Scan the lines below for "sécheresse" and copy the matches.

BEGIN

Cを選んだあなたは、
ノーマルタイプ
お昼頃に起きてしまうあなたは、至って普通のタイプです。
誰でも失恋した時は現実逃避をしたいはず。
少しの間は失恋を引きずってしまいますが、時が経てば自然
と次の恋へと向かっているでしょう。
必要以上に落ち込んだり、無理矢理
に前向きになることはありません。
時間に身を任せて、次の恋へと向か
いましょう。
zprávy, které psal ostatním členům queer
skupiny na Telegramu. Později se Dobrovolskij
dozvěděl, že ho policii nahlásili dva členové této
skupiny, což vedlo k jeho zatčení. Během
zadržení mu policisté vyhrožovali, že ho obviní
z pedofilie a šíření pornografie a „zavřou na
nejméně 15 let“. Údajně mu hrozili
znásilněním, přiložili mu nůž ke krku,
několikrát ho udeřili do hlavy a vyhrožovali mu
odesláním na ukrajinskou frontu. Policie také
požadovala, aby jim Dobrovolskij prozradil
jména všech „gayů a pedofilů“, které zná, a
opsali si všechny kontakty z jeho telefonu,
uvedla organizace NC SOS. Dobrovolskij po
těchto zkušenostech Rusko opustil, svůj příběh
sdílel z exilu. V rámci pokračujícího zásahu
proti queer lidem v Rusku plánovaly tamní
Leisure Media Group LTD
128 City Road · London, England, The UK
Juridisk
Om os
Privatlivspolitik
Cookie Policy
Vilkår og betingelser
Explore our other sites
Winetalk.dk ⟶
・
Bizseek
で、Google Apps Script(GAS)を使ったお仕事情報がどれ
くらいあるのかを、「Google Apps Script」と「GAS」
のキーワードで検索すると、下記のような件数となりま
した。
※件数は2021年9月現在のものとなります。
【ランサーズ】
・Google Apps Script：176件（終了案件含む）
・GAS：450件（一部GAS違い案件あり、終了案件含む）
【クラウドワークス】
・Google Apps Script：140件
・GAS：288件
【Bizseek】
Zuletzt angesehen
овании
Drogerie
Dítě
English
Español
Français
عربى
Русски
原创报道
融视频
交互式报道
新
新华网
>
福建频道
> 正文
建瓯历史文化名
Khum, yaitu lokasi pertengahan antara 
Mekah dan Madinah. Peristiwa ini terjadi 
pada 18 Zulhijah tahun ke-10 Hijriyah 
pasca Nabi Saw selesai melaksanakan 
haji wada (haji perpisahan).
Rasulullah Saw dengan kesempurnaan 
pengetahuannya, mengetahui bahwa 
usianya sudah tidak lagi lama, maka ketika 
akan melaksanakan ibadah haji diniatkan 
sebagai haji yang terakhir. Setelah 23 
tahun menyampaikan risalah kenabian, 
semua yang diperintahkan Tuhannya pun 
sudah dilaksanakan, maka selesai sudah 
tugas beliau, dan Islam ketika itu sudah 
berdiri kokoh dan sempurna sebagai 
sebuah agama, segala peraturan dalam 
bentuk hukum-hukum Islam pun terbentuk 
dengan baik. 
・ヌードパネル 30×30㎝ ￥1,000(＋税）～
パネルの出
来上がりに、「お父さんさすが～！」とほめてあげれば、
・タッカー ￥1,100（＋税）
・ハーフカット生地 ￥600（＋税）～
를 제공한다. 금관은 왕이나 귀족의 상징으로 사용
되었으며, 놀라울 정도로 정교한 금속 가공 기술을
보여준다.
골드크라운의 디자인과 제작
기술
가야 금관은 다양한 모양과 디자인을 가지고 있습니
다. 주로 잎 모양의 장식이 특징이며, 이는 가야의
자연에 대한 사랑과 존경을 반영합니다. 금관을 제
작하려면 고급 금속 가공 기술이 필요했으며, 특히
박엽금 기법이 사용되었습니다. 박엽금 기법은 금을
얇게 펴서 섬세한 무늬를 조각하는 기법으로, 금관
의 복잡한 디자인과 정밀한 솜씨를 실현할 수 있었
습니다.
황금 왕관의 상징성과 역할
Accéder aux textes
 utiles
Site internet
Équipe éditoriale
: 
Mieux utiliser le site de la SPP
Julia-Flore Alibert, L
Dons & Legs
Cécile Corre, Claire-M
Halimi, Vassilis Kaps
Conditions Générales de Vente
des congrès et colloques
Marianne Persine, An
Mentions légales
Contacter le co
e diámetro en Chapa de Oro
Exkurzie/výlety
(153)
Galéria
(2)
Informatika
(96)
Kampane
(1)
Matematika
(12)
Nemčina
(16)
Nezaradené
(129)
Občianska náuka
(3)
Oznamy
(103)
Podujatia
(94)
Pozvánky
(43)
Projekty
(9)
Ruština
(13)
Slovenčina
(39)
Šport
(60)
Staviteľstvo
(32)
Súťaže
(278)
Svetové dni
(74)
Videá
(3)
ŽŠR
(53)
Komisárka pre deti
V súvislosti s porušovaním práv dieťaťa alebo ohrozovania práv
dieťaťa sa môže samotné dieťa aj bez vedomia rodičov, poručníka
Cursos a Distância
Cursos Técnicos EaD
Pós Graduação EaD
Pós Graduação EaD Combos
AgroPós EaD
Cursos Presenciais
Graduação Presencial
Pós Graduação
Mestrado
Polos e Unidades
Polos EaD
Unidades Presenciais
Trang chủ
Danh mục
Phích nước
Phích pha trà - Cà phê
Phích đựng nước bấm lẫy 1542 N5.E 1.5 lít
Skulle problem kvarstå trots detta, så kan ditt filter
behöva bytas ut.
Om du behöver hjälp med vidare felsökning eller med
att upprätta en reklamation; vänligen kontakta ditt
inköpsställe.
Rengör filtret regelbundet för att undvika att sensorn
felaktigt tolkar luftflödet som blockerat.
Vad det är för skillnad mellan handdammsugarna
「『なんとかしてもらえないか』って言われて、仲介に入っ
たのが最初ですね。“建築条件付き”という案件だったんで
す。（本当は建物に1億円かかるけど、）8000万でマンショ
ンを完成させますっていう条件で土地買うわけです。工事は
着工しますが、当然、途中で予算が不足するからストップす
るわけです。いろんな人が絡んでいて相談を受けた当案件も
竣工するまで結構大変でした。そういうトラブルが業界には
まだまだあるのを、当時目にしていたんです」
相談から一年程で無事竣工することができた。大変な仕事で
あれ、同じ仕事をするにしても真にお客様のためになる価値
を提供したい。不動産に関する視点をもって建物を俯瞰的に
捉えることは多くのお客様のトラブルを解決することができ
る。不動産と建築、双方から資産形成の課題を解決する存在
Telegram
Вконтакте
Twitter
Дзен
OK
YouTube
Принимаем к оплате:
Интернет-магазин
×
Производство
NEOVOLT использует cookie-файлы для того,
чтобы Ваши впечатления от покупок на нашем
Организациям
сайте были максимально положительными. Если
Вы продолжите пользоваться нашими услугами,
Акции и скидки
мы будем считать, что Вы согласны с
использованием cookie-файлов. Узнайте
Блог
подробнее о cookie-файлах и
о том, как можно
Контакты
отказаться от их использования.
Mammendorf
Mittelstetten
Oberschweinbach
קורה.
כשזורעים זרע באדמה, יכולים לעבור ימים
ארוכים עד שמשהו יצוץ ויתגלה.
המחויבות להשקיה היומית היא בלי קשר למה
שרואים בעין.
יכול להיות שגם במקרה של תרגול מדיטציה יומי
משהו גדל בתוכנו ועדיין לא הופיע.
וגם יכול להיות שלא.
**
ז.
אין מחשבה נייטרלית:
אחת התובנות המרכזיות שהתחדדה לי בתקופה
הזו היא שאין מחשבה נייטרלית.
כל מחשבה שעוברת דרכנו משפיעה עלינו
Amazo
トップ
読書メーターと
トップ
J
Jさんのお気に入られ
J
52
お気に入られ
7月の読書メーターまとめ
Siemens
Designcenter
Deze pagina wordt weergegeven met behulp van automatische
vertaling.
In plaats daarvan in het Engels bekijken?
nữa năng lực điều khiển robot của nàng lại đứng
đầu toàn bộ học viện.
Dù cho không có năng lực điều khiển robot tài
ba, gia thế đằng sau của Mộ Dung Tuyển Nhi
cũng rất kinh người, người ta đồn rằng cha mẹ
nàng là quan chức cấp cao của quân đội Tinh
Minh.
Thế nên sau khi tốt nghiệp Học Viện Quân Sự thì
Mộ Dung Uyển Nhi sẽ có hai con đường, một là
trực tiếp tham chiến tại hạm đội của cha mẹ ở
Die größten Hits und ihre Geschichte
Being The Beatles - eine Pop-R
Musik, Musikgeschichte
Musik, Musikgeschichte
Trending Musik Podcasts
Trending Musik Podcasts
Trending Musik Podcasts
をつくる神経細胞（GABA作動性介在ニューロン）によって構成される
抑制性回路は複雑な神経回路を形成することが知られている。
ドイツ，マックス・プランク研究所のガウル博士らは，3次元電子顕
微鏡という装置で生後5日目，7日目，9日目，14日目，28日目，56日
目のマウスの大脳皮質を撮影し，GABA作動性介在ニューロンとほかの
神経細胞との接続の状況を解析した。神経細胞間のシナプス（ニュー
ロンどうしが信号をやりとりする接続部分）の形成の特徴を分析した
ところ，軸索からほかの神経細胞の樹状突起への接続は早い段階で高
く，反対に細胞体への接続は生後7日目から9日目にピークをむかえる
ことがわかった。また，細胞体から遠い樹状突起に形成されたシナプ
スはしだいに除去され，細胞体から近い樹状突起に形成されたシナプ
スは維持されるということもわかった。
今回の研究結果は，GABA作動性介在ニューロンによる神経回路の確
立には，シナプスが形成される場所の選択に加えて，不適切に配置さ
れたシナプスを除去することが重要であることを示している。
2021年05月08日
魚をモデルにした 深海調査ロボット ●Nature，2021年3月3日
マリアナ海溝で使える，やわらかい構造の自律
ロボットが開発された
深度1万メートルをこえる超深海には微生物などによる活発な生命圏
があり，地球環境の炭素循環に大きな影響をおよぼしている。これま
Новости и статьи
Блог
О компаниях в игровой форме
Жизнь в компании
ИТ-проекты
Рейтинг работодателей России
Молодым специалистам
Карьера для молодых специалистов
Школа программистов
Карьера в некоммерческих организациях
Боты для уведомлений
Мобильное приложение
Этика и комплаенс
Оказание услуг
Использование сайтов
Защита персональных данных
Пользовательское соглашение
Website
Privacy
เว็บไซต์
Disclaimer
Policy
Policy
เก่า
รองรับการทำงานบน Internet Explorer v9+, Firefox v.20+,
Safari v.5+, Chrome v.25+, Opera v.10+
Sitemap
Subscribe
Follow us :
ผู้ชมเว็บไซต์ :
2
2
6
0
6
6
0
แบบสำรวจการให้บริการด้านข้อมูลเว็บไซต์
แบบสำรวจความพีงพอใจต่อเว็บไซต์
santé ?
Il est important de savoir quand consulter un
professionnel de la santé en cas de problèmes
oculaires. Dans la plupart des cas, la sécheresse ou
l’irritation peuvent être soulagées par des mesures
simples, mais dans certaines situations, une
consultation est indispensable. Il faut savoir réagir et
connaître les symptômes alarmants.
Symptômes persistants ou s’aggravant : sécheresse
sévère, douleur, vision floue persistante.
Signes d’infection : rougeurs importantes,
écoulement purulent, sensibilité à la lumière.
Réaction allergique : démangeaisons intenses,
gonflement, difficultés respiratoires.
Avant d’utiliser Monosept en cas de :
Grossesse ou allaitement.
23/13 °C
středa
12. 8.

END

Problem solution
oculaires. Dans la plupart des cas, la sécheresse ou
Symptômes persistants ou s’aggravant : sécheresse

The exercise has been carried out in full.